For a majority of financial advisors, life insurance planning isn’t all it’s cracked up to be.

Over half (52%) of advisors do not characterize the life insurance end of their practices as either “successful” or “very successful,” according to a Saybrus Partners survey released Tuesday. The chief stumbling blocks they cite are the number and complexity of the various policies and determining whether they fit a client’s needs (37%) and too much paperwork (25%).

Of the 30% of survey participants who do not offer life insurance coverage, nearly half (49%) state that doing so would distract them from their core business, while 17% say selling life insurance is just too complicated. 

“Though most advisors work to incorporate life insurance into their clients’ financial plans, they are not as successful as they could be,” said Kevin Kimbrough, Saybrus Partners’ national sales manager. “From what we see they have an opportunity to grow and do a better job. The question is how do they gain that knowledge without diverting attention from the core of their business.”

About 70% of the 131 financial advisors surveyed provide their clients with life insurance when it’s warranted, but they find that their clients rarely inquire about it.

During the last three years, 44% say that 10% or fewer of their current clients had asked about possible life insurance strategies.

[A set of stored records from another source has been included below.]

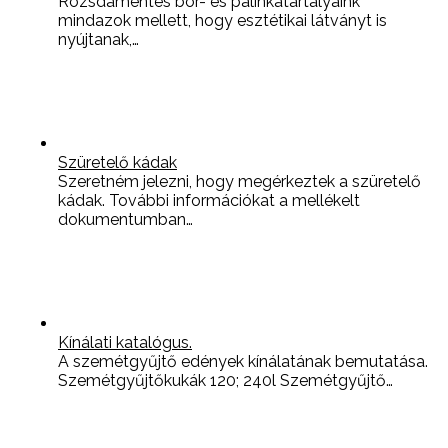
Rozsdamentes bor- és pálinkatartályaink
mindazok mellett, hogy esztétikai látványt is
nyújtanak,…
Szüretelő kádak
Szeretném jelezni, hogy megérkeztek a szüretelő
kádak. További információkat a mellékelt
dokumentumban…
Kínálati katalógus.
A szemétgyűjtő edények kínálatának bemutatása.
Szemétgyűjtőkukák 120; 240l Szemétgyűjtő…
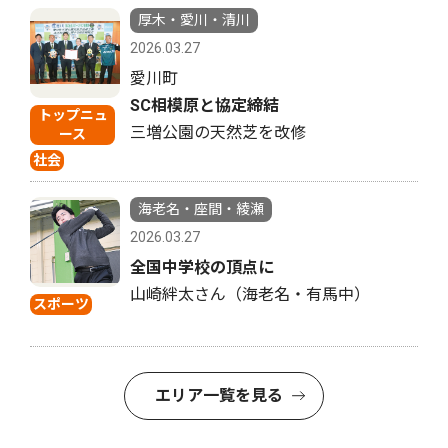
厚木・愛川・清川
2026.03.27
愛川町
SC相模原と協定締結
トップニュ
三増公園の天然芝を改修
ース
社会
海老名・座間・綾瀬
2026.03.27
全国中学校の頂点に
山崎絆太さん（海老名・有馬中）
スポーツ
エリア一覧を見る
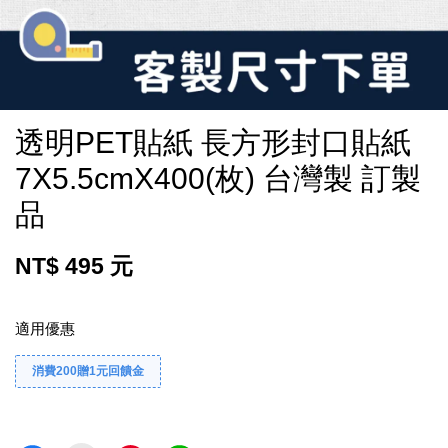
透明PET貼紙 長方形封口貼紙
7X5.5cmX400(枚) 台灣製 訂製
品
NT$ 495 元
適用優惠
消費200贈1元回饋金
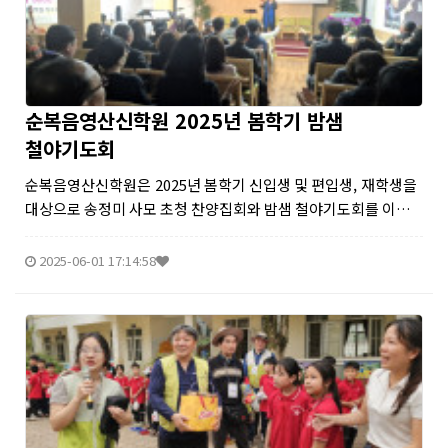
순복음영산신학원 2025년 봄학기 밤샘
철야기도회
순복음영산신학원은 2025년 봄학기 신입생 및 편입생, 재학생을
대상으로 송정미 사모 초청 찬양집회와 밤샘 철야기도회를 이어
가며 영성 훈련에 힘쓰고 있다. 지난 3월 21일 열린 밤샘 금요철야
기도회에서는 찬양과 말씀,&nb...
2025-06-01 17:14:58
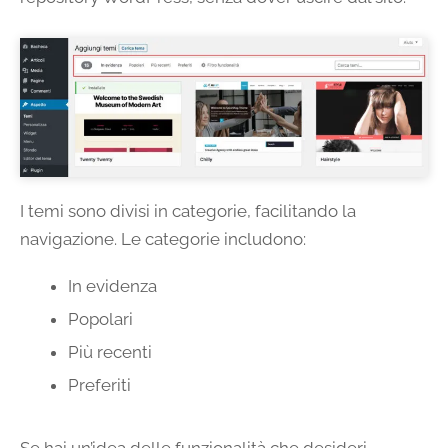
I temi sono divisi in categorie, facilitando la
navigazione. Le categorie includono:
In evidenza
Popolari
Più recenti
Preferiti
Se hai un’idea delle funzionalità che desideri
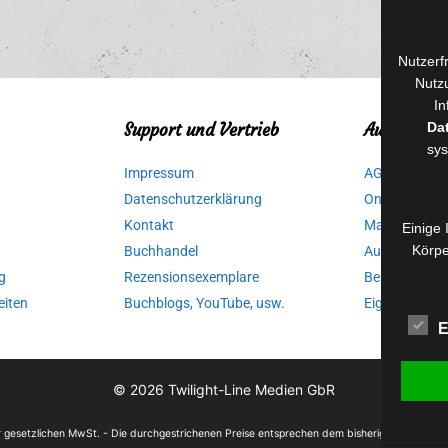
Nutzerf
Nutzu
In
Da
Support und Vertrieb
Autorinnen
sys
Impressum
AGB für Medi
Datenschutzerklärung
Online-Artikel
Kontakt
Manuskripte 
Einige 
Körpe
Buchhandel
Ausschreibu
g
Rezensionsexemplare
Belegexempla
eiten
Buchblogs, YouTube, usw.
Eigenbedarfs
E
© 2026
Twilight-Line Medien GbR
der gesetzlichen MwSt. - Die durchgestrichenen Preise entsprechen dem bisherigen Preis in 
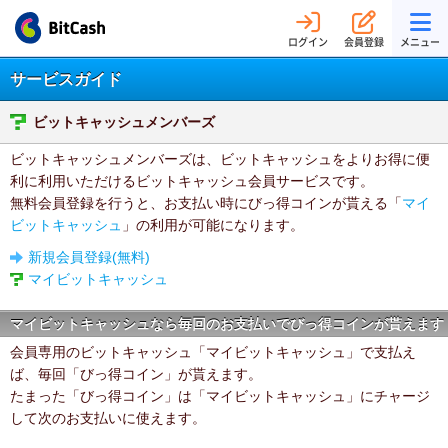
ログイン
会員登録
メニュー
サービスガイド
ビットキャッシュメンバーズ
ビットキャッシュメンバーズは、ビットキャッシュをよりお得に便
利に利用いただけるビットキャッシュ会員サービスです。
無料会員登録を行うと、お支払い時にびっ得コインが貰える「
マイ
ビットキャッシュ
」の利用が可能になります。
新規会員登録(無料)
マイビットキャッシュ
マイビットキャッシュなら毎回のお支払いでびっ得コインが貰えます
会員専用のビットキャッシュ「マイビットキャッシュ」で支払え
ば、毎回「びっ得コイン」が貰えます。
たまった「びっ得コイン」は「マイビットキャッシュ」にチャージ
して次のお支払いに使えます。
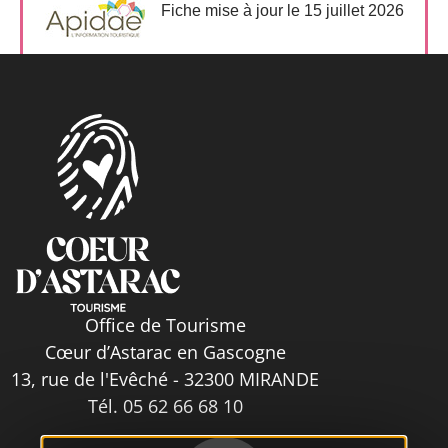
Fiche mise à jour le 15 juillet 2026
Office de Tourisme
Cœur d’Astarac en Gascogne
13, rue de l'Evêché - 32300 MIRANDE
Tél. 05 62 66 68 10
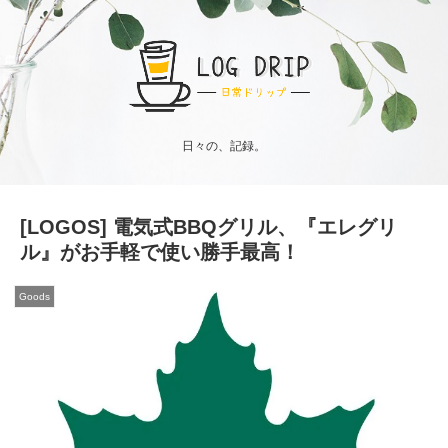
日々の、記録。
[LOGOS] 電気式BBQグリル、『エレグリ
ル』がお手軽で使い勝手最高！
Goods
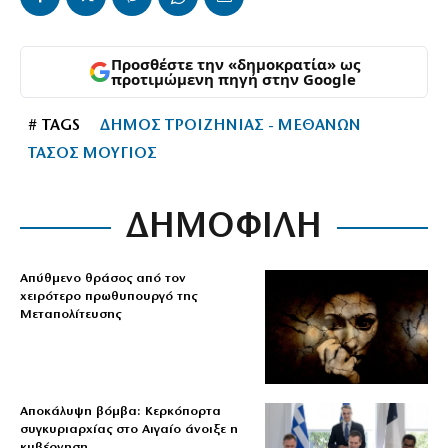
Προσθέστε την «δημοκρατία» ως
προτιμώμενη πηγή στην Google
# TAGS
ΔΗΜΟΣ ΤΡΟΙΖΗΝΙΑΣ - ΜΕΘΑΝΩΝ
ΤΑΣΟΣ ΜΟΥΓΙΟΣ
ΔΗΜΟΦΙΛΗ
Απύθμενο θράσος από τον
χειρότερο πρωθυπουργό της
Μεταπολίτευσης
Αποκάλυψη βόμβα: Κερκόπορτα
συγκυριαρχίας στο Αιγαίο άνοιξε η
κυβέρνηση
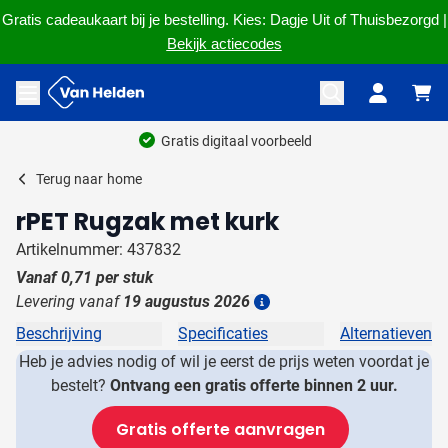
Gratis cadeaukaart bij je bestelling. Kies: Dagje Uit of Thuisbezorgd |
Bekijk actiecodes
Ga naar de inhoud
Menu openen
Gratis digitaal voorbeeld
Terug naar
home
rPET Rugzak met kurk
Artikelnummer: 437832
Vanaf
0,71
per stuk
Levering vanaf
19 augustus 2026
Details
Beschrijving
Specificaties
Alternatieven
Heb je advies nodig of wil je eerst de prijs weten voordat je
bestelt?
Ontvang een gratis offerte binnen 2 uur.
Gratis offerte aanvragen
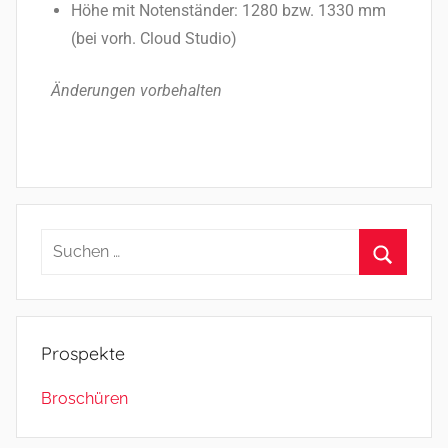
Höhe mit Notenständer: 1280 bzw. 1330 mm
(bei vorh. Cloud Studio)
Änderungen vorbehalten
Prospekte
Broschüren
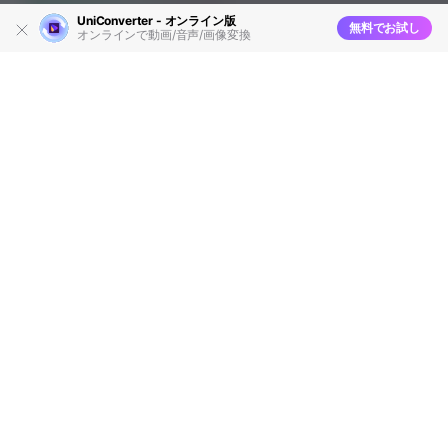
UniConverter - オンライン版
無料でお試し
オンラインで動画/音声/画像変換
WAVをMP3に変換するフリーソフ
トオススメ7選
編集者
Takashi
• 2026-03-30 14:15:54
WAVはWindowsで標準対応している音声ファイル形式
で、WAVをMP3に変換することができます。ソフトによっ
てはMac版を取り扱っていない場合があり、またWAVから
MP3への変換ができないものもあります。
この記事ではWAVをMP3に変換したい人向けに、おすすめ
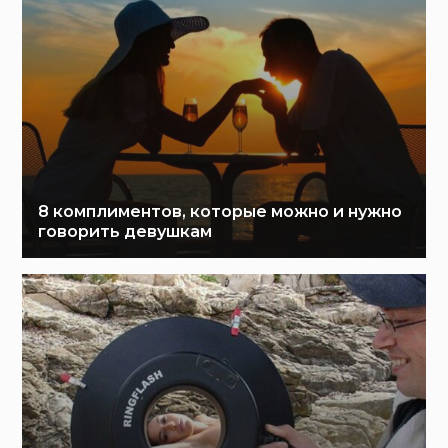
8 комплиментов, которые можно и нужно
говорить девушкам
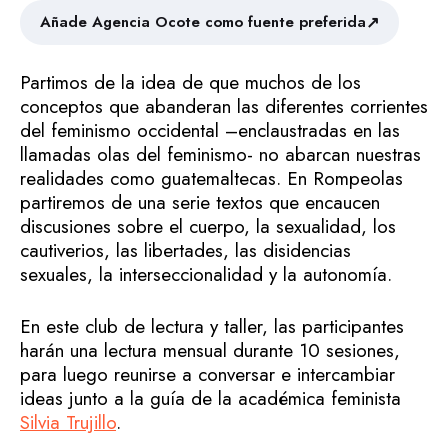
↗
Añade Agencia Ocote como fuente preferida
Partimos de la idea de que muchos de los
conceptos que abanderan las diferentes corrientes
del feminismo occidental –enclaustradas en las
llamadas olas del feminismo- no abarcan nuestras
realidades como guatemaltecas. En Rompeolas
partiremos de una serie textos que encaucen
discusiones sobre el cuerpo, la sexualidad, los
cautiverios, las libertades, las disidencias
sexuales, la interseccionalidad y la autonomía.
En este club de lectura y taller, las participantes
harán una lectura mensual durante 10 sesiones,
para luego reunirse a conversar e intercambiar
ideas junto a la guía de la académica feminista
Silvia Trujillo
.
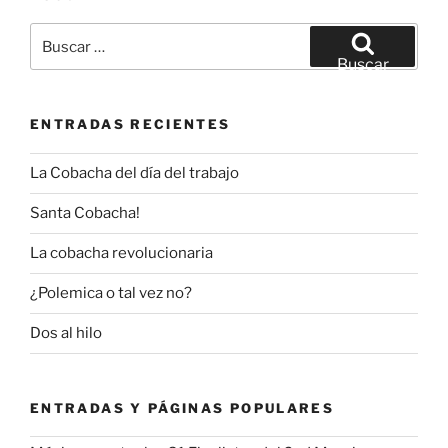
Buscar
por:
Buscar
ENTRADAS RECIENTES
La Cobacha del día del trabajo
Santa Cobacha!
La cobacha revolucionaria
¿Polemica o tal vez no?
Dos al hilo
ENTRADAS Y PÁGINAS POPULARES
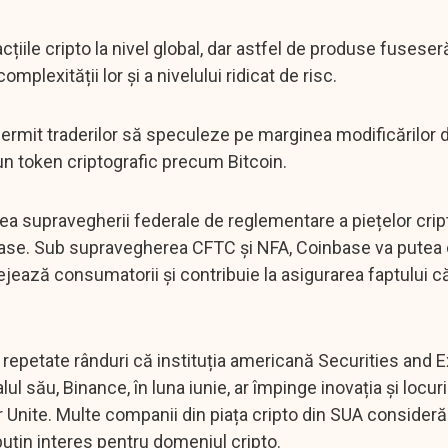
țiile cripto la nivel global, dar astfel de produse fuseser
omplexității lor și a nivelului ridicat de risc.
ermit traderilor să speculeze pe marginea modificărilor d
i un token criptografic precum Bitcoin.
 supravegherii federale de reglementare a piețelor cript
oinbase. Sub supravegherea CFTC și NFA, Coinbase va putea 
jează consumatorii și contribuie la asigurarea faptului 
n repetate rânduri că instituția americană Securities and
l său, Binance, în luna iunie, ar împinge inovația și locuri
r Unite. Multe companii din piața cripto din SUA consider
in interes pentru domeniul cripto.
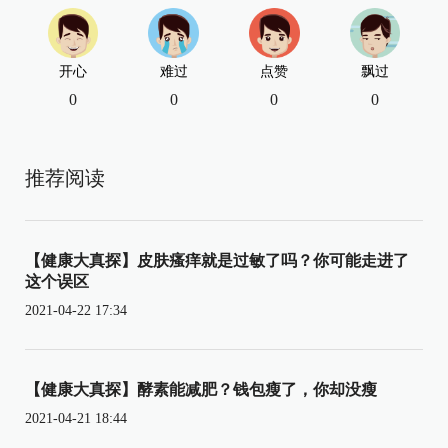
开心
难过
点赞
飘过
0
0
0
0
推荐阅读
【健康大真探】皮肤瘙痒就是过敏了吗？你可能走进了
这个误区
2021-04-22 17:34
【健康大真探】酵素能减肥？钱包瘦了，你却没瘦
2021-04-21 18:44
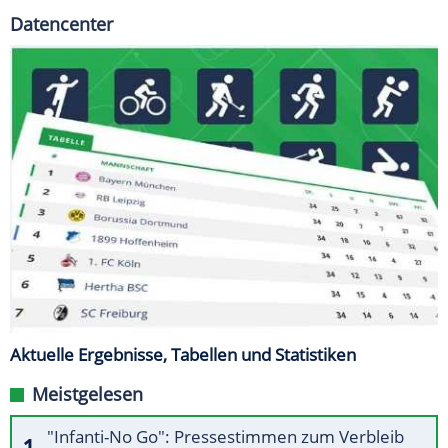
Datencenter
Aktuelle Ergebnisse, Tabellen und Statistiken
Meistgelesen
"Infanti-No Go": Pressestimmen zum Verbleib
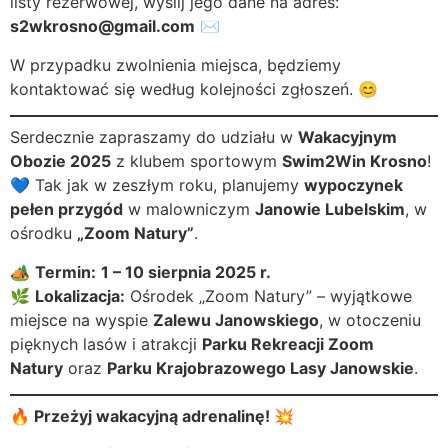
listy rezerwowej, wyślij jego dane na adres:
s2wkrosno@gmail.com
✉️
W przypadku zwolnienia miejsca, będziemy
kontaktować się według kolejności zgłoszeń. 😊
Serdecznie zapraszamy do udziału w
Wakacyjnym
Obozie 2025
z klubem sportowym
Swim2Win Krosno
!
💙 Tak jak w zeszłym roku, planujemy
wypoczynek
pełen przygód
w malowniczym
Janowie Lubelskim
, w
ośrodku
„Zoom Natury”
.
🏕️
Termin:
1 – 10 sierpnia 2025 r.
🌿
Lokalizacja:
Ośrodek „Zoom Natury” – wyjątkowe
miejsce na wyspie
Zalewu Janowskiego
, w otoczeniu
pięknych lasów i atrakcji
Parku Rekreacji Zoom
Natury
oraz
Parku Krajobrazowego Lasy Janowskie
.
🔥
Przeżyj wakacyjną adrenalinę!
💥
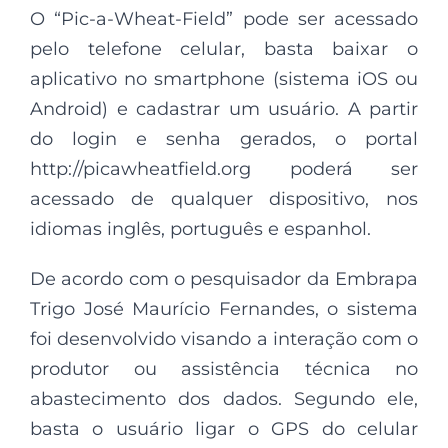
O “Pic-a-Wheat-Field” pode ser acessado
pelo telefone celular, basta baixar o
aplicativo no smartphone (sistema iOS ou
Android) e cadastrar um usuário. A partir
do login e senha gerados, o portal
http://picawheatfield.org poderá ser
acessado de qualquer dispositivo, nos
idiomas inglês, português e espanhol.
De acordo com o pesquisador da Embrapa
Trigo José Maurício Fernandes, o sistema
foi desenvolvido visando a interação com o
produtor ou assistência técnica no
abastecimento dos dados. Segundo ele,
basta o usuário ligar o GPS do celular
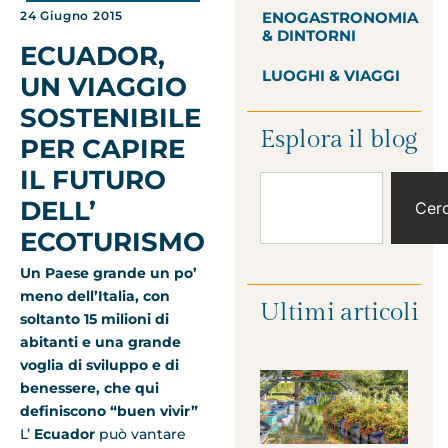
ENOGASTRONOMIA
24 Giugno 2015
& DINTORNI
ECUADOR,
LUOGHI & VIAGGI
UN VIAGGIO
SOSTENIBILE
Esplora il blog
PER CAPIRE
IL FUTURO
DELL’
Cer
ECOTURISMO
Un Paese grande un po’
meno dell’Italia, con
Ultimi articoli
soltanto 15 milioni di
abitanti e una grande
voglia di sviluppo e di
benessere, che qui
definiscono “buen vivir”
L’
Ecuador
può vantare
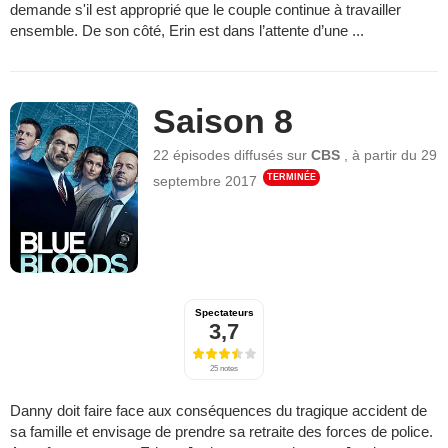
demande s'il est approprié que le couple continue à travailler
ensemble. De son côté, Erin est dans l’attente d’une ...
Saison 8
22 épisodes
diffusés sur
CBS
,
à partir du
29
TERMINÉE
septembre 2017
Spectateurs
3,7
25 notes
Danny doit faire face aux conséquences du tragique accident de
sa famille et envisage de prendre sa retraite des forces de police.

According to Kimbrough, this shows that advisors have a larger role to play in informing their clients about life insurance policies and benefits.

“While clients typically don’t ask about life insurance, financial advisors are uniquely positioned to offer guidance,” Kimbrough said in a statement. “This survey shows that financial advisors have an opportunity to fill a gap and educate their clients about the potential role of life insurance.”

But in order to help their clients, advisors must first gain the necessary skills. Given the complexity of life insurance policies and processes, that isn’t always easy.

“At the end of the day there are only a few solutions to the problem,” said Kimbrough. “One is for the advisor to become a student of that area of the business, to study up on life insurance, perhaps take some of the industry study courses, work closely with particular insurance companies on the information and resources they can provide, and really just invest the time in growing their knowledge base.”

Learning by doing is the best course of action, Kimbrough said. “It’s more about a practical application than an academic study process.”

The Saybrus survey was conducted during the 2013 INSITE conference in Hollywood, Fla., which was held from June 5 to June 7.

A life insurance partnership company, Saybrus Partners offers personalized insight, support, and recommendations to help financial advisors and institutions integrate life insurance into their businesses. It is a subsidiary of The Phoenix Companies, Inc.